Pictures stored on a parolee’s cellphone led to the recovery of a stolen $805,000 Gold Rush-era jewelry box

Jeff ‘Paco” Doyle says:

__Notwithstanding the non-violent nature of the crime and the public mood change on 3-Strikes, at 45 years old Andre Taray Franklin is a great candidate for prosecution as a career criminal–He still doesn’t get it. He never will.

__Statistics tell us something very clear about life-long offenders who reach their 40′s: They either (1) burn out and clean up, (2) end up serving Life, or (3) die badly.
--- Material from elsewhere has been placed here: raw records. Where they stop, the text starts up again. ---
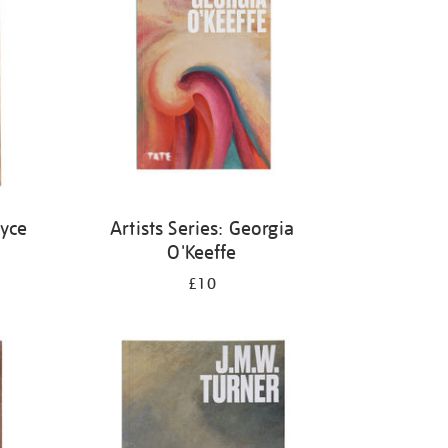
oyce
Artists Series: Georgia
O'Keeffe
£10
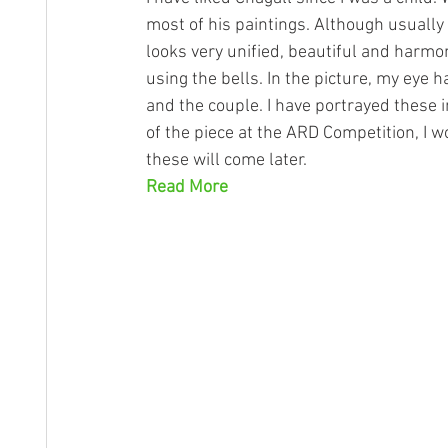
most of his paintings. Although usually
looks very unified, beautiful and harmon
using the bells. In the picture, my eye 
and the couple. I have portrayed these i
of the piece at the ARD Competition, 
these will come later.
Read More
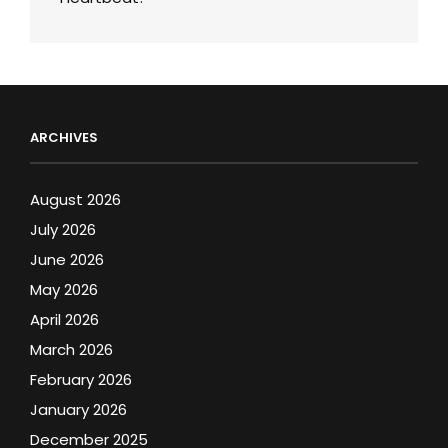
ARCHIVES
August 2026
July 2026
June 2026
May 2026
April 2026
March 2026
February 2026
January 2026
December 2025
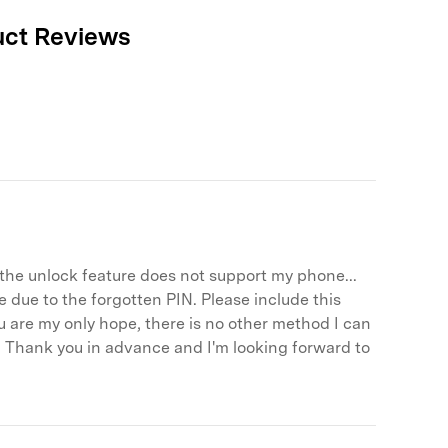
We're here to assist with technical or account questions.
uct Reviews
Free Download
Free Download
Free Download
r, the unlock feature does not support my phone...
 due to the forgotten PIN. Please include this
u are my only hope, there is no other method I can
 it! Thank you in advance and I'm looking forward to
__In my experience, the overwhelming majority who make it that far do, in fact, stop offending - with age comes wisdom, save the incorrigible. And, indeed, those who don’t wake up and smell the coffee after spending Life on the installment plan and reaching middle age are incorrigible. It is self-evident.

PAROLEE ARRESTED IN CONNECTION WITH ARTIFACT THEFTS AT OAKLAND MUSEUM
By Kristin J. Bender, Harry Harris and Serena Valdez

Oakland Tribune
March 5, 2013

OAKLAND -- A Gold Rush-era jewelry box swiped from the Oakland Museum of California in a brazen January burglary has been recovered, and a parolee with 10 prior felony convictions has been charged with the crime.
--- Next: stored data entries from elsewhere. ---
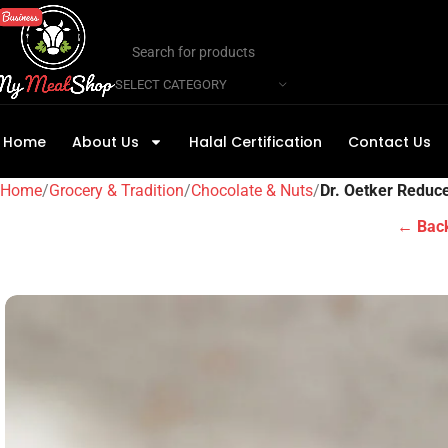
SELECT CATEGORY
Home
About Us
Halal Certification
Contact Us
Home
Grocery & Tradition
Chocolate & Nuts
Dr. Oetker Reduc
← Back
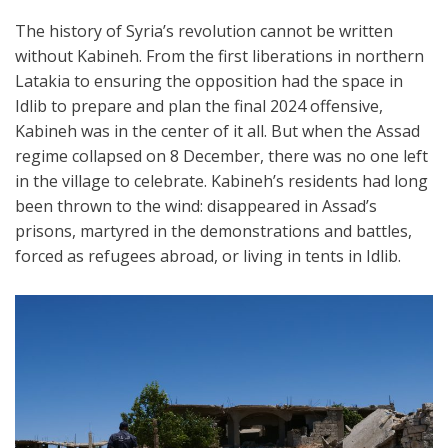
The history of Syria’s revolution cannot be written
without Kabineh. From the first liberations in northern
Latakia to ensuring the opposition had the space in
Idlib to prepare and plan the final 2024 offensive,
Kabineh was in the center of it all. But when the Assad
regime collapsed on 8 December, there was no one left
in the village to celebrate. Kabineh’s residents had long
been thrown to the wind: disappeared in Assad’s
prisons, martyred in the demonstrations and battles,
forced as refugees abroad, or living in tents in Idlib.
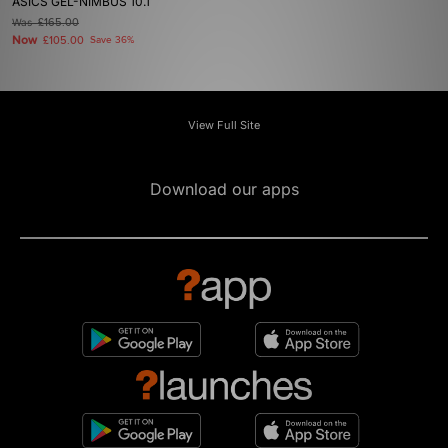
ASICS GEL-NIMBUS 10.1
Was
£165.00
Now
£105.00
Save 36%
View Full Site
Download our apps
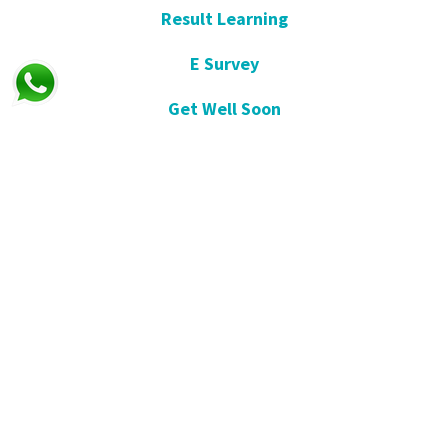
Result Learning
E Survey
Get Well Soon
Suggestion and Complaint
Night- Pharmacy
KVKK
Open Consent Form
Blog- News
Our Press
Communication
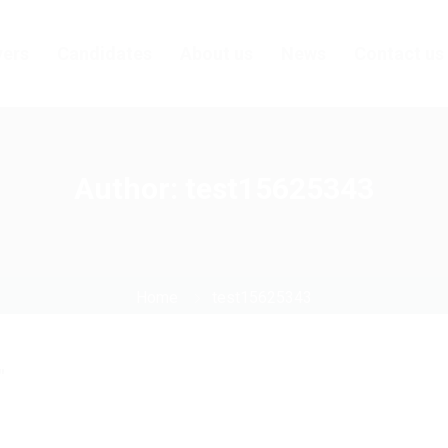
ers
Candidates
About us
News
Contact us
Author:
test15625343
Home
test15625343
"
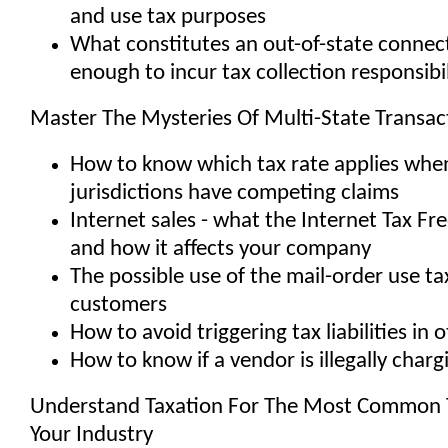
and use tax purposes
What constitutes an out-of-state connec
enough to incur tax collection responsibil
Master The Mysteries Of Multi-State Transac
How to know which tax rate applies whe
jurisdictions have competing claims
Internet sales - what the Internet Tax Fr
and how it affects your company
The possible use of the mail-order use ta
customers
How to avoid triggering tax liabilities in 
How to know if a vendor is illegally charg
Understand Taxation For The Most Common T
Your Industry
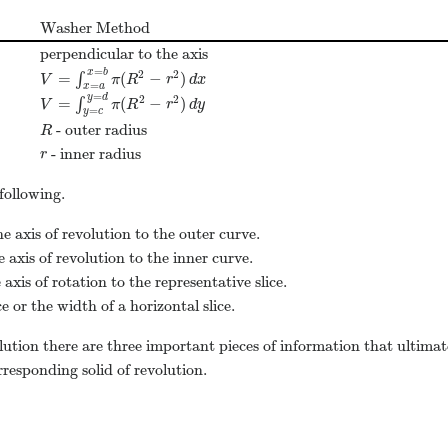
Washer Method
perpendicular to the axis
=
x
b
2
2
=
(
−
)
∫
V
=
∫
x
=
a
x
=
b
π
(
R
2
−
r
2
)
d
x
V
π
R
r
d
x
=
x
a
=
y
d
2
2
=
(
−
)
∫
V
=
∫
y
=
c
y
=
d
π
(
R
2
−
r
2
)
d
y
V
π
R
r
d
y
=
y
c
- outer radius
R
R
- inner radius
r
r
following.
e axis of revolution to the outer curve.
 axis of revolution to the inner curve.
axis of rotation to the representative slice.
ce or the width of a horizontal slice.
lution there are three important pieces of information that ultimat
rresponding solid of revolution.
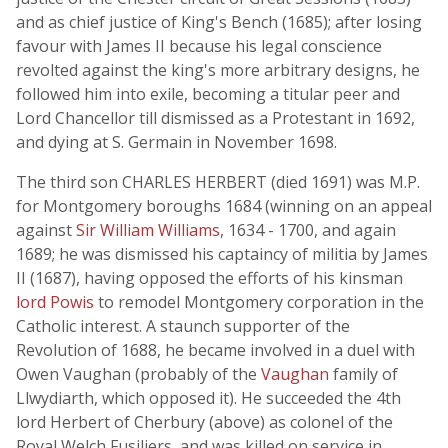
and as chief justice of King's Bench (1685); after losing
favour with James II because his legal conscience
revolted against the king's more arbitrary designs, he
followed him into exile, becoming a titular peer and
Lord Chancellor till dismissed as a Protestant in 1692,
and dying at S. Germain in November 1698.
The third son CHARLES HERBERT (died 1691) was M.P.
for Montgomery boroughs 1684 (winning on an appeal
against
Sir William Williams
, 1634 - 1700, and again
1689; he was dismissed his captaincy of militia by James
II (1687), having opposed the efforts of his kinsman
lord Powis
to remodel Montgomery corporation in the
Catholic interest. A staunch supporter of the
Revolution of 1688, he became involved in a duel with
Owen Vaughan (probably of the
Vaughan
family of
Llwydiarth, which opposed it). He succeeded the 4th
lord Herbert of Cherbury (above) as colonel of the
Royal Welch Fusiliers, and was killed on service in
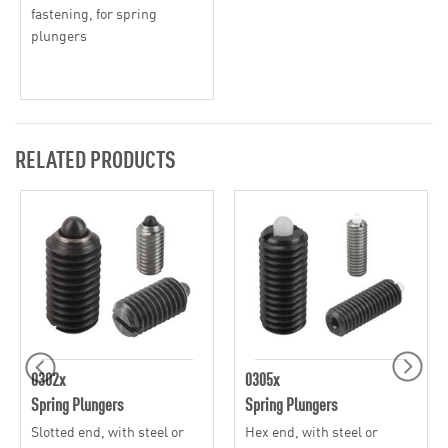
fastening, for spring
plungers
RELATED PRODUCTS
0302x
0305x
Spring Plungers
Spring Plungers
Slotted end, with steel or
Hex end, with steel or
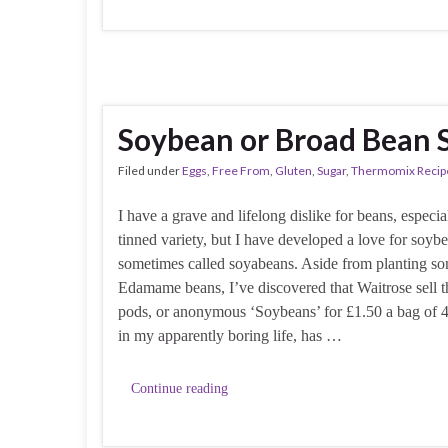
Soybean or Broad Bean 
Filed under
Eggs
,
Free From
,
Gluten
,
Sugar
,
Thermomix Recip
I have a grave and lifelong dislike for beans, especia
tinned variety, but I have developed a love for soyb
sometimes called soyabeans. Aside from planting s
Edamame beans, I’ve discovered that Waitrose sell t
pods, or anonymous ‘Soybeans’ for £1.50 a bag of 4
in my apparently boring life, has …
Continue reading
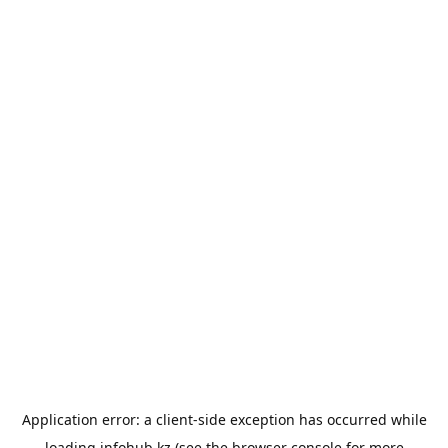
Application error: a
client
-side exception has occurred while
loading
infohub.kz
(see the
browser console
for more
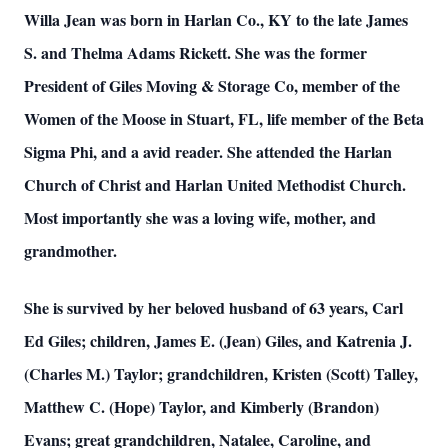
Willa Jean was born in Harlan Co., KY to the late James
S. and Thelma Adams Rickett. She was the former
President of Giles Moving & Storage Co, member of the
Women of the Moose in Stuart, FL, life member of the Beta
Sigma Phi, and a avid reader. She attended the Harlan
Church of Christ and Harlan United Methodist Church.
Most importantly she was a loving wife, mother, and
grandmother.
She is survived by her beloved husband of 63 years, Carl
Ed Giles; children, James E. (Jean) Giles, and Katrenia J.
(Charles M.) Taylor; grandchildren, Kristen (Scott) Talley,
Matthew C. (Hope) Taylor, and Kimberly (Brandon)
Evans; great grandchildren, Natalee, Caroline, and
"We were so happy. We thought we were in the movie 'National Treasure,'" Oakland police investigating Officer Michael Igualdo said Tuesday in announcing the discovery and arrest at a museum news conference.

The box, valued at $805,000, was recovered Monday at a business police declined to name. The box may have been damaged, but the extent of any possible damage has yet to be determined.
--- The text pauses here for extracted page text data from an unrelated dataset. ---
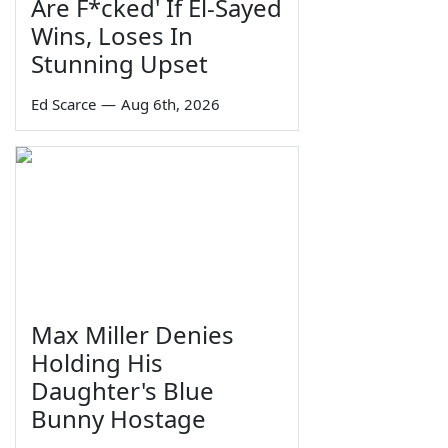
Are F*cked' If El-Sayed
Wins, Loses In
Stunning Upset
Ed Scarce
—
Aug 6th, 2026
Max Miller Denies
Holding His
Daughter's Blue
Bunny Hostage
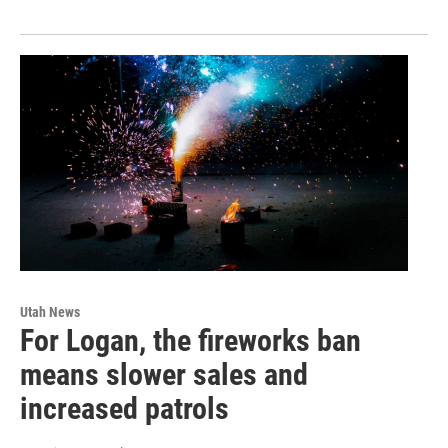
Utah News
For Logan, the fireworks ban
means slower sales and
increased patrols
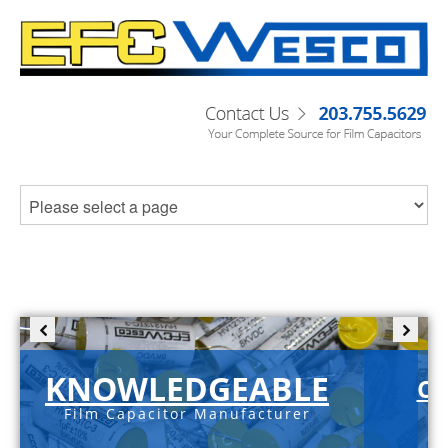
KNOWLEDGEABLE
C-
Film Capacitor Manufacturer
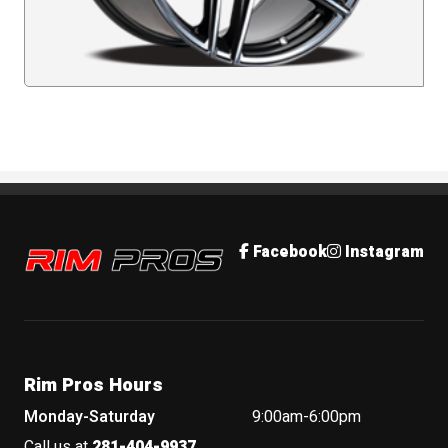
Rim Pros
Facebook
Instagram
Rim Pros Hours
Monday-Saturday
9:00am-6:00pm
Call us at
281-404-9937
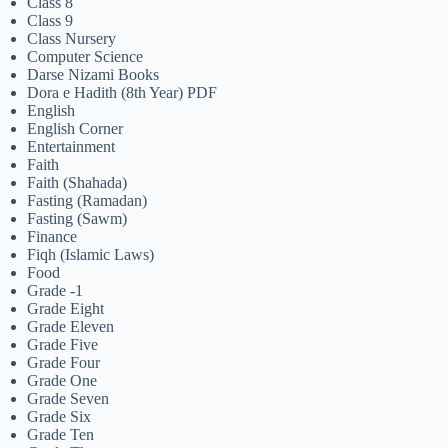
Class 8
Class 9
Class Nursery
Computer Science
Darse Nizami Books
Dora e Hadith (8th Year) PDF
English
English Corner
Entertainment
Faith
Faith (Shahada)
Fasting (Ramadan)
Fasting (Sawm)
Finance
Fiqh (Islamic Laws)
Food
Grade -1
Grade Eight
Grade Eleven
Grade Five
Grade Four
Grade One
Grade Seven
Grade Six
Grade Ten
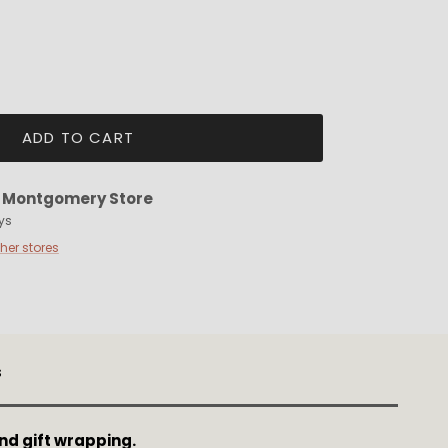
ADD TO CART
t
Montgomery Store
ys
ther stores
s
nd gift wrapping.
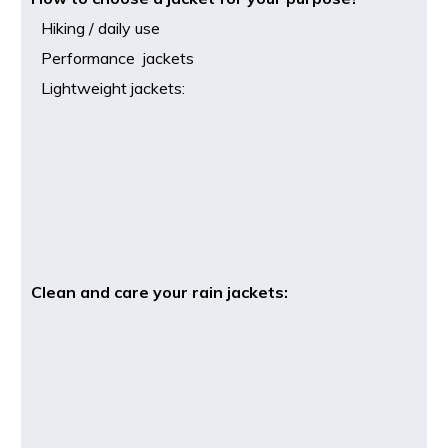
Hiking / daily use
Performance jackets
Lightweight jackets:
Clean and care your rain jackets:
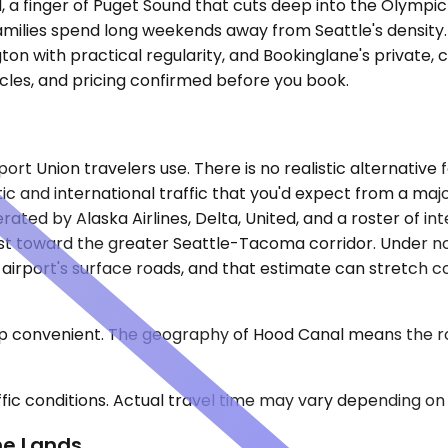
 a finger of Puget Sound that cuts deep into the Olympic P
amilies spend long weekends away from Seattle's density.
on with practical regularity, and Bookinglane's private, 
icles, and pricing confirmed before you book.
ort Union travelers use. There is no realistic alternative
ic and international traffic that you'd expect from a majo
rated by Alaska Airlines, Delta, United, and a roster of in
ast toward the greater Seattle-Tacoma corridor. Under n
 airport's surface roads, and that estimate can stretch 
trip convenient. The geography of Hood Canal means the r
ic conditions. Actual travel time may vary depending on 
ne Lands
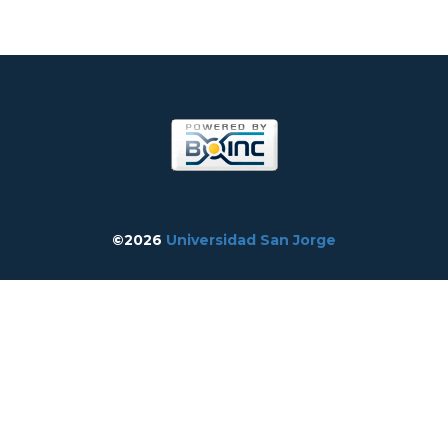
©2026
Universidad San Jorge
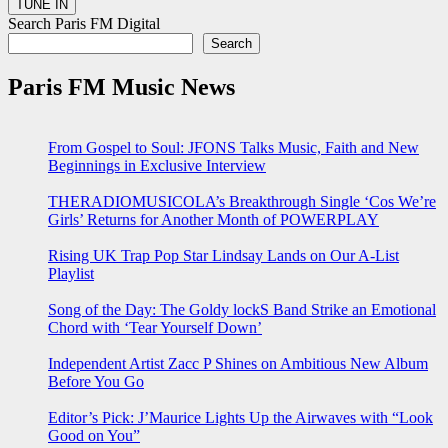
Search Paris FM Digital
Search
Paris FM Music News
From Gospel to Soul: JFONS Talks Music, Faith and New
Beginnings in Exclusive Interview
THERADIOMUSICOLA’s Breakthrough Single ‘Cos We’re
Girls’ Returns for Another Month of POWERPLAY
Rising UK Trap Pop Star Lindsay Lands on Our A-List
Playlist
Song of the Day: The Goldy lockS Band Strike an Emotional
Chord with ‘Tear Yourself Down’
Independent Artist Zacc P Shines on Ambitious New Album
Before You Go
Editor’s Pick: J’Maurice Lights Up the Airwaves with “Look
Good on You”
Andre Taray Franklin, 45, of Hayward, was arrested on suspicion of twice burglarizing the Oakland Museum of California. He was charged Tuesday with receiving stolen property that is valued at more than $200,000.

Police consider Franklin a suspect in both the Jan. 9 burglary, when the quartz and gold box was taken, as well as a Nov. 12, break-in when gold nuggets and Gold Rush-era pistols were taken. Those items have not been recovered, and police suspect they may have been sold.

Franklin, who was already on parole for possession of stolen property, was arrested Sunday morning while driving in the 600 block of East 15th Street in Oakland.

Police, who don't need a warrant to search people on parole, found pictures of the box and one pistol on Franklin's cell phone, which linked him to the museum burglaries and also helped detectives track down the gold box.

Franklin remains at Santa Rita Jail in Dublin on a no-bail hold.

The historic jewelry box was made between 1869 and 1878 by a San Francisco goldsmith, A. Andrews, who also signed the piece. Officials were concerned following the January theft that the thief would melt down the irreplaceable box, which includes gold that hasn't been mined in California since the 19th century.

During the January burglary, a security guard heard the alarm sound and could see the intruder on a surveillance camera screen in another section of the compound, which stretches for a city block along Oak Street. The guard called Oakland police, but the thief had already left by the time officers arrived.

It was the second time the box was stolen. It was also lifted in 1978, but was found eight years later and returned to the museum by an art appraiser, who did not know the item was stolen.